1日あたり平均10LSK以上保有していることなど、いくつか条件があるので同社サイトで確認が必要だ。

2月9日──SBI証券がビットコイン先物を対象としたeワラント提供へ

SBI証券は2月9日、個人投資家向けカバードワラント(eワラント)の新規銘柄として「ビットコインレバレッジトラッカー」の提供をすると発表した。2021年2月15日(月)からの予定。「ビットコインレバレッジトラッカー」は、シカゴ・マーカンタイル取引所(CME)に上場している特定の限月の米ドル建ビットコイン先物を対象とするeワラント。同証券の顧客は、eワラント専用取引口座から、ビットコイン先物価格上昇時に値上がりが見込める「ビットコイン先物リンク債プラス5倍トラッカー」とビットコイン先物価格下落時に値上がりが見込める「ビットコイン先物リンク債マイナス3倍トラッカー」の取引が可能となる。

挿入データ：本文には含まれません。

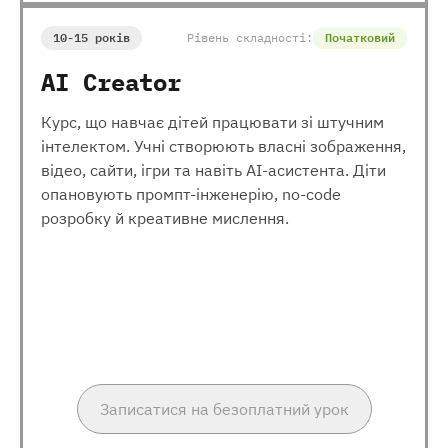
10-15 років
Рівень складності:
Початковий
AI Creator
Курс, що навчає дітей працювати зі штучним
інтелектом. Учні створюють власні зображення,
відео, сайти, ігри та навіть AI-асистента. Діти
опановують промпт-інженерію, no-code
розробку й креативне мислення.
Записатися на безоплатний урок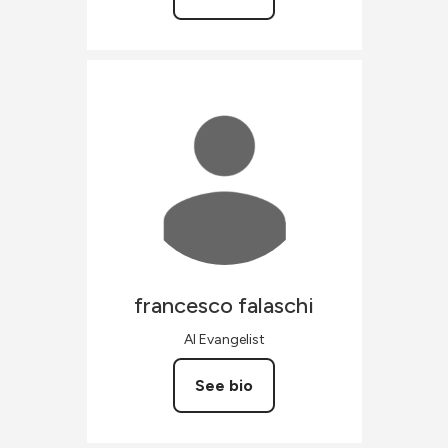
francesco
falaschi
AI Evangelist
See bio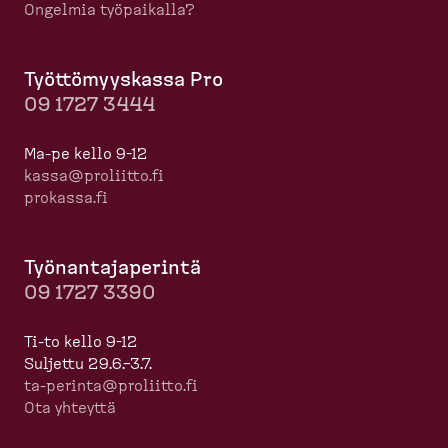
Ongelmia työpaikalla?
Työttö­myyskassa Pro
09 1727 3444
Ma-pe kello 9-12
kassa@proliitto.fi
prokassa.fi
Työnan­ta­ja­perintä
09 1727 3390
Ti-to kello 9-12
Suljettu 29.6.–3.7.
ta-​perinta@proliitto.fi
Ota yhteyttä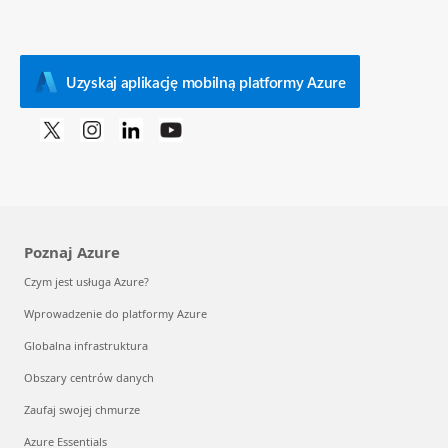
Uzyskaj aplikację mobilną platformy Azure
Poznaj Azure
Czym jest usługa Azure?
Wprowadzenie do platformy Azure
Globalna infrastruktura
Obszary centrów danych
Zaufaj swojej chmurze
Azure Essentials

同証券によると、「ビットコインレバレッジトラッカー」は、ビットコイン相場を対象とした日本初の個人投資家向け証券化商品で、ビットコイン先物の変動幅のほぼプラス5倍、マイナス3倍の値動きをする。レバレッジ投資でありながら追証はなく、最大損失は投資元本に限定される。ハッキングや盗難のリスクなくビットコイン相場に投資できることなどが特徴だという。